A Casa Branca, segundo notícias da imprensa, vê a nova moeda eletrônica chinesa como um possível esforço para minar o dólar. Ao mesmo tempo, o futuro do dólar como moeda dominante do sistema financeiro global está sendo posto em questão, com os EUA imprimindo dinheiro para custear programas de estímulo econômico. Outros países, temerosos com a possibilidade de que suas reservas em dólares se desvalorizem, poderão buscar alternativas – em especial a China, o maior detentor estrangeiro de reservas em dólar. 

A situação é estranhamente simétrica à que completa 50 anos neste mês, quando a atual era de sistema financeiro mundial foi criada pelo então presidente dos EUA, Richard Nixon. Em agosto de 1971, ele tirou os EUA do padrão ouro internacional e permitiu que o dólar se desvalorizasse. 

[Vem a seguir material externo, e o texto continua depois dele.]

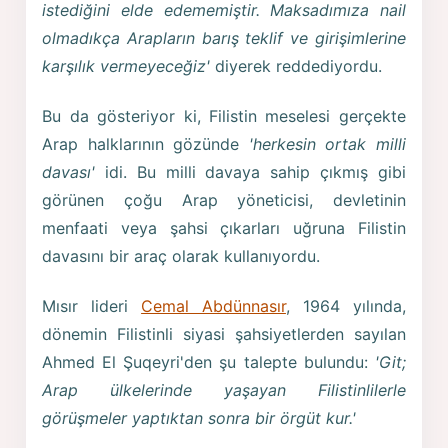
istediğini elde edememiştir. Maksadımıza nail
olmadıkça Arapların barış teklif ve girişimlerine
karşılık vermeyeceğiz'
diyerek reddediyordu.
Bu da gösteriyor ki, Filistin meselesi gerçekte
Arap halklarının gözünde
'herkesin ortak milli
davası'
idi. Bu milli davaya sahip çıkmış gibi
görünen çoğu Arap yöneticisi, devletinin
menfaati veya şahsi çıkarları uğruna Filistin
davasını bir araç olarak kullanıyordu.
Mısır lideri
Cemal Abdünnasır
, 1964 yılında,
dönemin Filistinli siyasi şahsiyetlerden sayılan
Ahmed El Şuqeyri'den şu talepte bulundu:
'Git;
Arap ülkelerinde yaşayan Filistinlilerle
görüşmeler yaptıktan sonra bir örgüt kur.'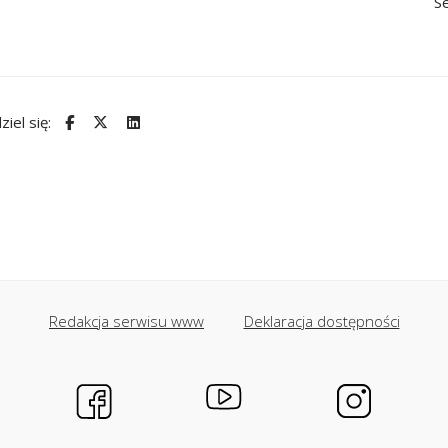
S
ziel się:
Redakcja serwisu www
Deklaracja dostępności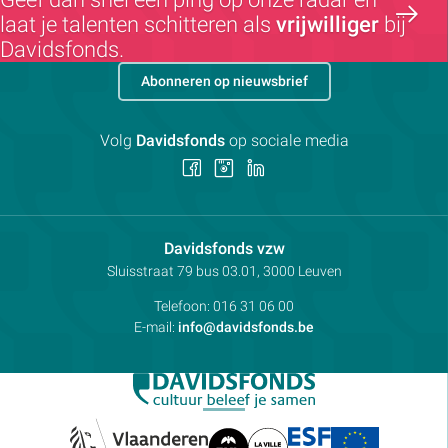
laat je talenten schitteren als
vrijwilliger
bij
Davidsfonds.
Abonneren op nieuwsbrief
Volg
Davidsfonds
op sociale media
Volg
Volg
Volg
ons
ons
ons
op
op
op
Facebook
Instagram
LinkedIn
Contactpersoon:
Davidsfonds vzw
Adres:
Sluisstraat 79
bus 03.01, 3000
Leuven
Telefoon:
016 31 06 00
E-mail:
info@davidsfonds.be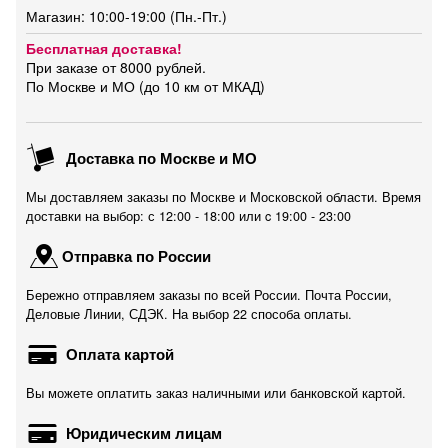
Магазин: 10:00-19:00 (Пн.-Пт.)
Бесплатная доставка!
При заказе от 8000 рублей.
По Москве и МО (до 10 км от МКАД)
Доставка по Москве и МО
Мы доставляем заказы по Москве и Московской области. Время
доставки на выбор: с 12:00 - 18:00 или c 19:00 - 23:00
Отправка по России
Бережно отправляем заказы по всей России. Почта России,
Деловые Линии, СДЭК. На выбор 22 способа оплаты.
Оплата картой
Вы можете оплатить заказ наличными или банковской картой.
Юридическим лицам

Atualmente, desponta uma nova era da economia global tão imprevisível quanto a última. 

A China intensificou seus esforços para internacionalizar o yuan, em parte a fim de limitar qualquer consequência para a sua economia das crescentes tensões com Washington. Além disso, Pequim está reagindo ao temor de que os EUA usem o dólar como arma, para impor sanções ao país. Washington já impôs sanções a companhias chinesas como a Huawei Technologies, bem como a autoridades chinesas envolvidas com a repressão em Hong Kong e Xinjiang. 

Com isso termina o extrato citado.